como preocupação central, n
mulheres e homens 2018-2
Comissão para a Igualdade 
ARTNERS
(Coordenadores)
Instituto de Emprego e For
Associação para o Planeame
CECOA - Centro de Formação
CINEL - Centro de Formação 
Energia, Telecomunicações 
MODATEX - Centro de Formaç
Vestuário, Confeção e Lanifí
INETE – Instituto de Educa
* * * * * * *
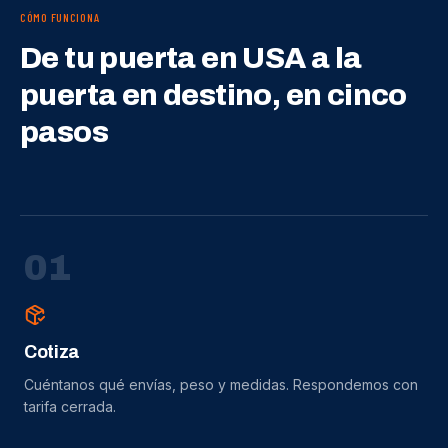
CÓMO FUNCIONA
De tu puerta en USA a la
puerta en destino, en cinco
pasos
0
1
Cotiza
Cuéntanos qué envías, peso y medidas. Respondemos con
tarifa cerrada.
* * * * * * *
In the material above, find every line with the word "puerta" and show it.

> [Exercise solution]
De tu puerta en USA a la
puerta en destino, en cinco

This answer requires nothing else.